Вроде мы не так уж много выпили вчера с Жераром в ресторане мотеля. Лука куда-то исчез, а вокруг в гамаках-койках лежали незнакомые мне люди. Было похоже, что мы находимся на борту какого-то корабля. Многих рвало прямо на подушки.

Я обратил внимание на мужчину и женщину. Они почему-то лежали вдвоем в одной койке, похожей на огромную авоську. Лица мужчины я не видел: он лежал спиной ко мне. Женщина испуганно выглядывала из-за его плеча.

Казалось, что они были заняты «этим». Хотя я не могу утверждать, поскольку авоську раскачивало так сильно, что это могло только казаться. Даже ее сдавленные стоны могли просто быть реакцией на сильную качку.

– Где мы? – спросил я лицо, выглядывающее из-за плеча мужика.

Мужик неожиданно обернулся ко мне.

– Ты что, проснулся, что ли? – спросил он спокойно и с легкой досадой человека, которого оторвали от серьезного дела. – Мы посреди океана, между Южно-Сахалинском и Шикотаном. Или тебе на карте показать? – И, повернувшись спиной, продолжил раскачиваться в авоське-люльке со своей соседкой.

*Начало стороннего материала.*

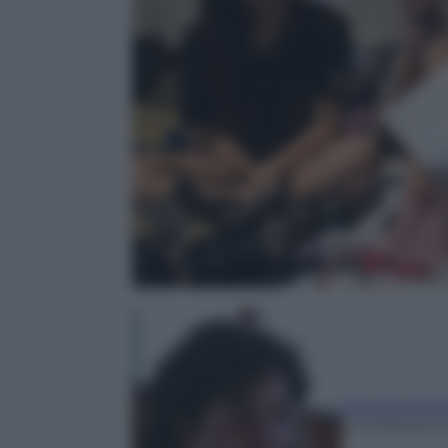
Claudia Astar
22 Febbraio 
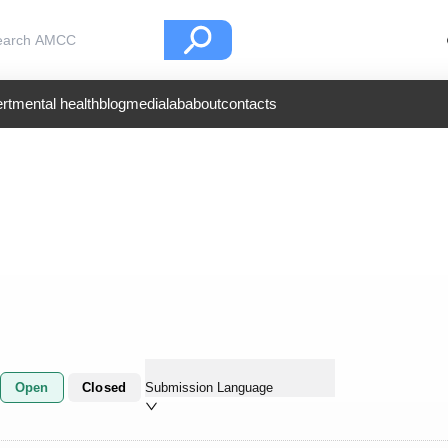
rt
mental health
blog
medialab
about
contacts
Open
Closed
Submission Language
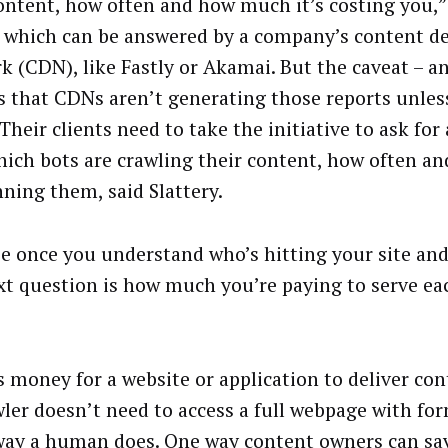
ontent, how often and how much it’s costing you,” 
of which can be answered by a company’s content de
k (CDN), like Fastly or Akamai. But the caveat – and
is that CDNs aren’t generating those reports unles
Their clients need to take the initiative to ask for
which bots are crawling their content, how often 
nning them, said Slattery.
e once you understand who’s hitting your site and
xt question is how much you’re paying to serve ea
ts money for a website or application to deliver co
wler doesn’t need to access a full webpage with fo
ay a human does. One way content owners can sa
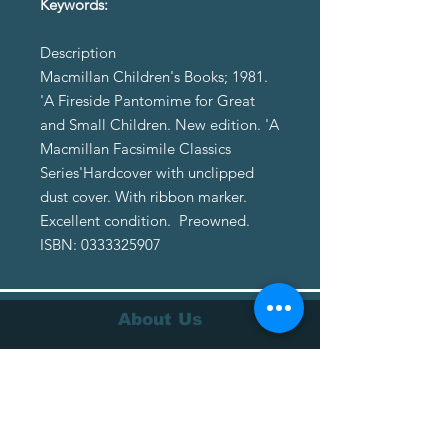
Keywords:
Description
Macmillan Children's Books; 1981.
'A Fireside Pantomime for Great
and Small Children. New edition. 'A
Macmillan Facsimile Classics
Series'Hardcover with unclipped
dust cover. With ribbon marker.
Excellent condition. Preowned.
ISBN: 0333325907
About Us
About Us
Terms of Service
Privacy Policy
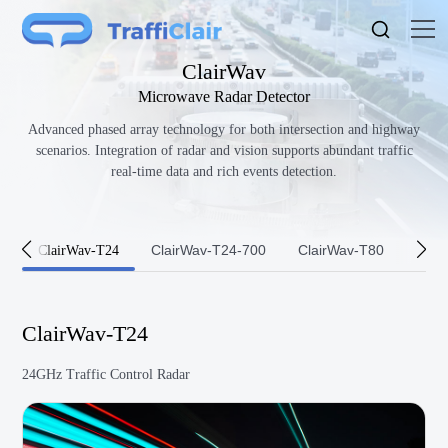
ClairWav
Microwave Radar Detector
Advanced phased array technology for both intersection and highway
scenarios. Integration of radar and vision supports abundant traffic
real-time data and rich events detection.
ClairWav-T24-700
ClairWav-T80
Clai
ClairWav-T24
ClairWav-T24
24GHz Traffic Control Radar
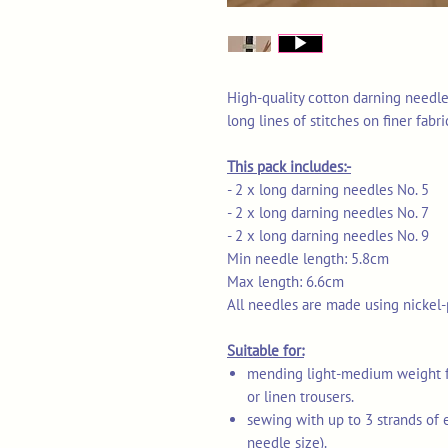
High-quality cotton darning needl
long lines of stitches on finer fabri
This pack includes:-
- 2 x long darning needles No. 5
- 2 x long darning needles No. 7
- 2 x long darning needles No. 9
Min needle length: 5.8cm
Max length: 6.6cm
All needles are made using nickel-
Suitable for:
mending light-medium weight fab
or linen trousers.
sewing with up to 3 strands of 
needle size).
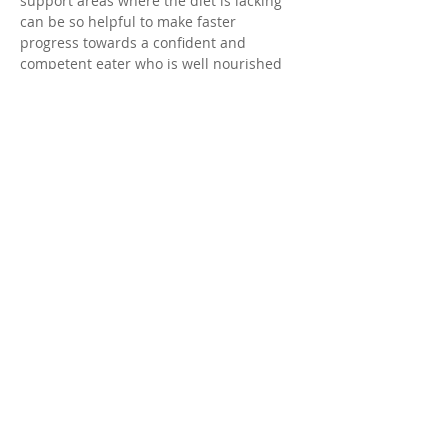
support areas where the diet is lacking 
can be so helpful to make faster 
progress towards a confident and 
competent eater who is well nourished 
for a lifetime.
When she’s not helping families more 
confidently nourish themselves, she is 
spending time with her family chasing 
after her two young sons and her rescue 
mutts, or baking something delicious. 
© 2025 by Desert Valley Pediatric
Therapy.
Subscribe to our emails!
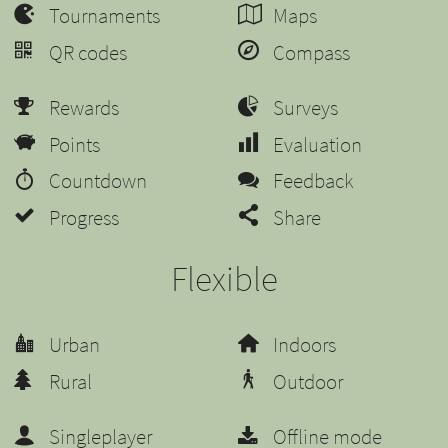
Tournaments
Maps
QR codes
Compass
Rewards
Surveys
Points
Evaluation
Countdown
Feedback
Progress
Share
Flexible
Urban
Indoors
Rural
Outdoor
Singleplayer
Offline mode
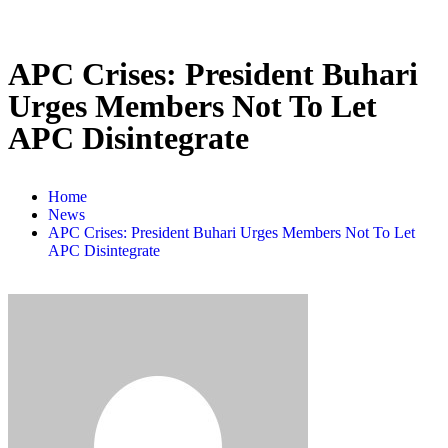
APC Crises: President Buhari
Urges Members Not To Let
APC Disintegrate
Home
News
APC Crises: President Buhari Urges Members Not To Let
APC Disintegrate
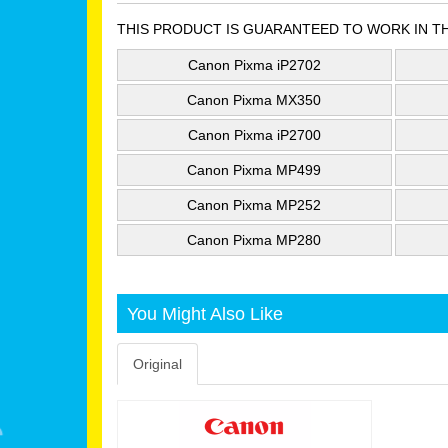
THIS PRODUCT IS GUARANTEED TO WORK IN T
Canon Pixma iP2702
Canon Pixma MX350
Canon Pixma iP2700
Canon Pixma MP499
Canon Pixma MP252
Canon Pixma MP280
You Might Also Like
Original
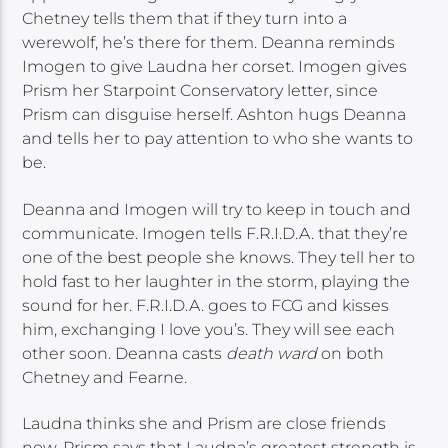
Chetney tells them that if they turn into a
werewolf, he’s there for them. Deanna reminds
Imogen to give Laudna her corset. Imogen gives
Prism her Starpoint Conservatory letter, since
Prism can disguise herself. Ashton hugs Deanna
and tells her to pay attention to who she wants to
be.
Deanna and Imogen will try to keep in touch and
communicate. Imogen tells F.R.I.D.A. that they’re
one of the best people she knows. They tell her to
hold fast to her laughter in the storm, playing the
sound for her. F.R.I.D.A. goes to FCG and kisses
him, exchanging I love you’s. They will see each
other soon. Deanna casts
death ward
on both
Chetney and Fearne.
Laudna thinks she and Prism are close friends
now. Prism says that Laudna’s greatest strength is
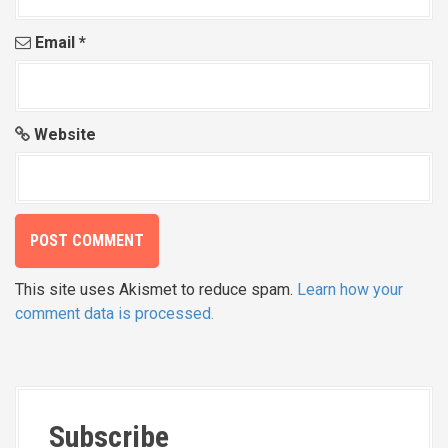
Email
*
Website
This site uses Akismet to reduce spam.
Learn how your
comment data is processed.
Subscribe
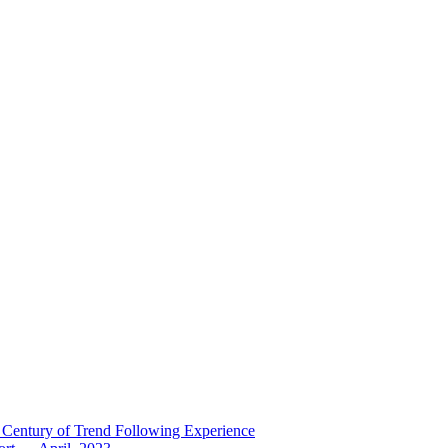
 Century of Trend Following Experience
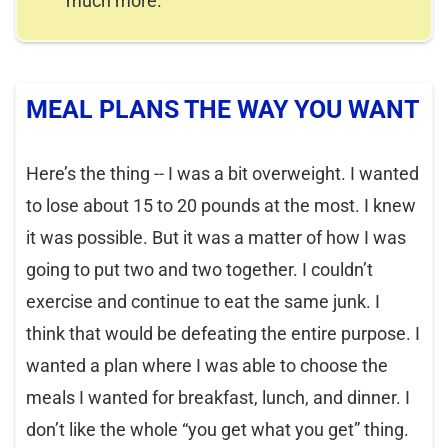
much more.
MEAL PLANS THE WAY YOU WANT
Here’s the thing -- I was a bit overweight. I wanted
to lose about 15 to 20 pounds at the most. I knew
it was possible. But it was a matter of how I was
going to put two and two together. I couldn’t
exercise and continue to eat the same junk. I
think that would be defeating the entire purpose. I
wanted a plan where I was able to choose the
meals I wanted for breakfast, lunch, and dinner. I
don’t like the whole “you get what you get” thing.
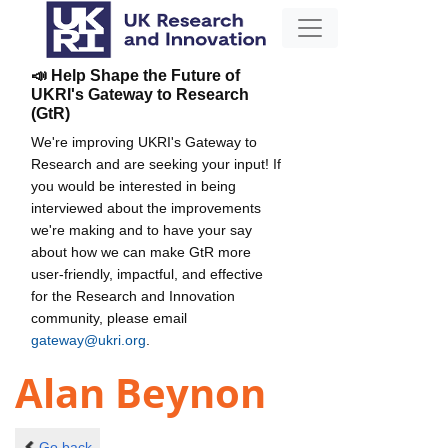
📣 Help Shape the Future of
UKRI's Gateway to Research
(GtR)
We're improving UKRI's Gateway to
Research and are seeking your input! If
you would be interested in being
interviewed about the improvements
we're making and to have your say
about how we can make GtR more
user-friendly, impactful, and effective
for the Research and Innovation
community, please email
gateway@ukri.org
.
Alan Beynon
Go back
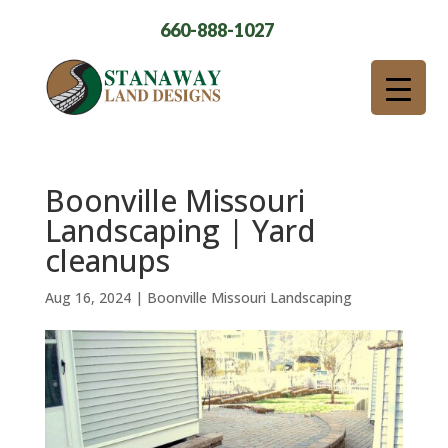
660-888-1027
Boonville Missouri
Landscaping | Yard
cleanups
Aug 16, 2024
|
Boonville Missouri Landscaping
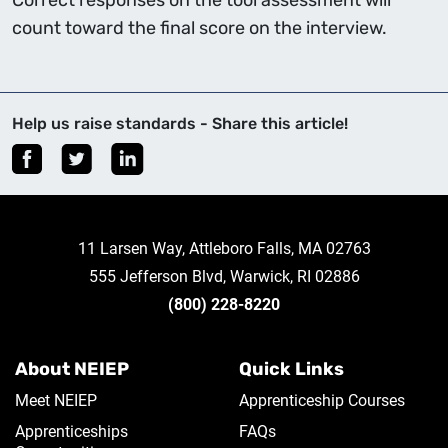
Correct responses on the tool assessment will
count toward the final score on the interview.
Help us raise standards - Share this article!
11 Larsen Way, Attleboro Falls, MA 02763
555 Jefferson Blvd, Warwick, RI 02886
(800) 228-8220
About NEIEP
Quick Links
Meet NEIEP
Apprenticeship Courses
Apprenticeships
FAQs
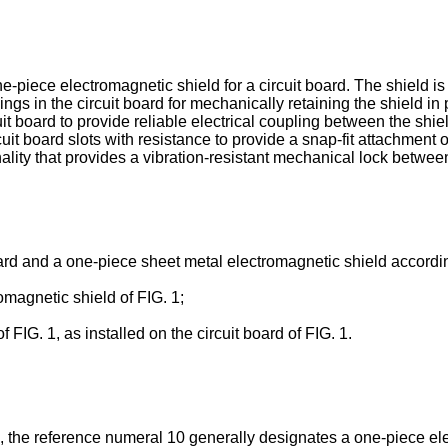
e-piece electromagnetic shield for a circuit board. The shield i
gs in the circuit board for mechanically retaining the shield in p
uit board to provide reliable electrical coupling between the sh
t board slots with resistance to provide a snap-fit attachment o
ionality that provides a vibration-resistant mechanical lock betwee
oard and a one-piece sheet metal electromagnetic shield accordin
omagnetic shield of FIG. 1;
 FIG. 1, as installed on the circuit board of FIG. 1.
 1, the reference numeral 10 generally designates a one-piece el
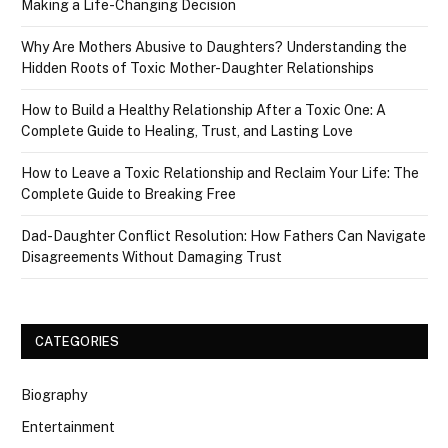
Making a Life-Changing Decision
Why Are Mothers Abusive to Daughters? Understanding the
Hidden Roots of Toxic Mother-Daughter Relationships
How to Build a Healthy Relationship After a Toxic One: A
Complete Guide to Healing, Trust, and Lasting Love
How to Leave a Toxic Relationship and Reclaim Your Life: The
Complete Guide to Breaking Free
Dad-Daughter Conflict Resolution: How Fathers Can Navigate
Disagreements Without Damaging Trust
CATEGORIES
Biography
Entertainment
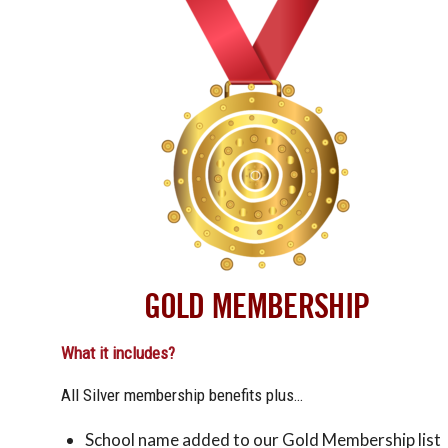
GOLD MEMBERSHIP
What it includes?
All Silver membership benefits plus…
School name added to our Gold Membership list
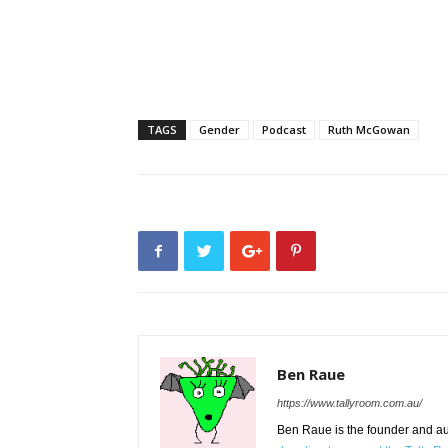
TAGS
Gender
Podcast
Ruth McGowan
Ben Raue
https://www.tallyroom.com.au/
Ben Raue is the founder and auth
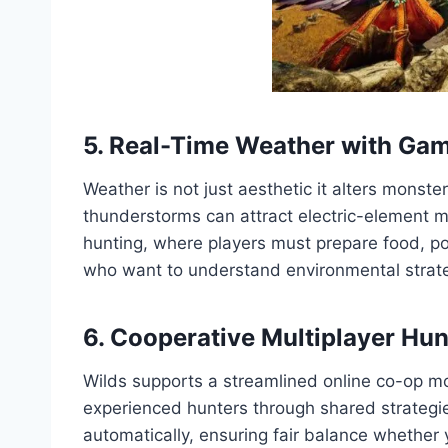
5. Real-Time Weather with Ga
Weather is not just aesthetic it alters monst
thunderstorms can attract electric-element 
hunting, where players must prepare food, pot
who want to understand environmental strat
6. Cooperative Multiplayer Hun
Wilds supports a streamlined online co-op mo
experienced hunters through shared strategie
automatically, ensuring fair balance whether 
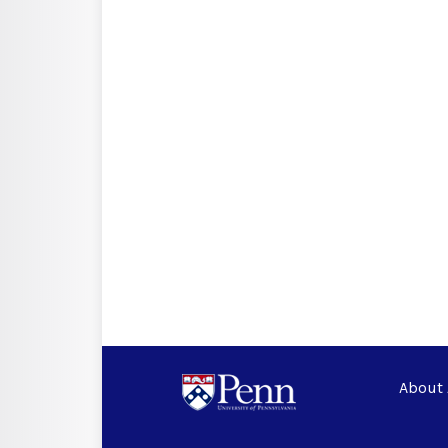
About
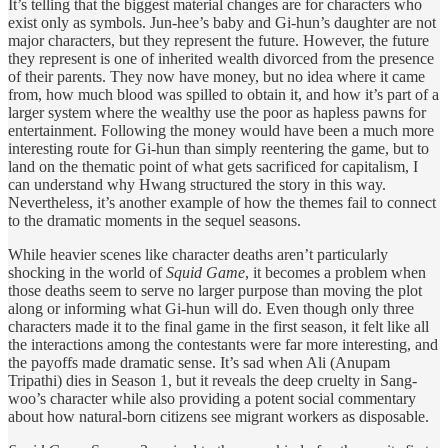
It’s telling that the biggest material changes are for characters who
exist only as symbols. Jun-hee’s baby and Gi-hun’s daughter are not
major characters, but they represent the future. However, the future
they represent is one of inherited wealth divorced from the presence
of their parents. They now have money, but no idea where it came
from, how much blood was spilled to obtain it, and how it’s part of a
larger system where the wealthy use the poor as hapless pawns for
entertainment. Following the money would have been a much more
interesting route for Gi-hun than simply reentering the game, but to
land on the thematic point of what gets sacrificed for capitalism, I
can understand why Hwang structured the story in this way.
Nevertheless, it’s another example of how the themes fail to connect
to the dramatic moments in the sequel seasons.
While heavier scenes like character deaths aren’t particularly
shocking in the world of
Squid Game
, it becomes a problem when
those deaths seem to serve no larger purpose than moving the plot
along or informing what Gi-hun will do. Even though only three
characters made it to the final game in the first season, it felt like all
the interactions among the contestants were far more interesting, and
the payoffs made dramatic sense. It’s sad when Ali (Anupam
Tripathi) dies in Season 1, but it reveals the deep cruelty in Sang-
woo’s character while also providing a potent social commentary
about how natural-born citizens see migrant workers as disposable.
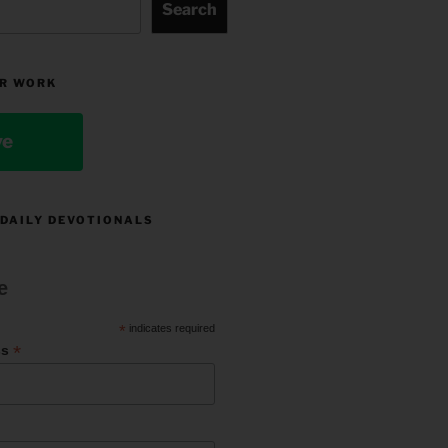
Search
R WORK
ve
 DAILY DEVOTIONALS
e
*
indicates required
*
ss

Мужик сильно смахивал на Кирилла. «Может, это он? – подумал я. – Но как он попал сюда? А ты сам-то как оказался здесь?» – спросил я себя, понимая, что тоже нахожусь в таком же гамаке.

– Люся приглашает нас в баню, – не поворачивая головы, произнес мужик. – Обещает подогнать сестру. Ты, надеюсь, не против?

– Давай не загадывать, – произнес я, не разжимая губ, изо всех сил сдерживая тошноту.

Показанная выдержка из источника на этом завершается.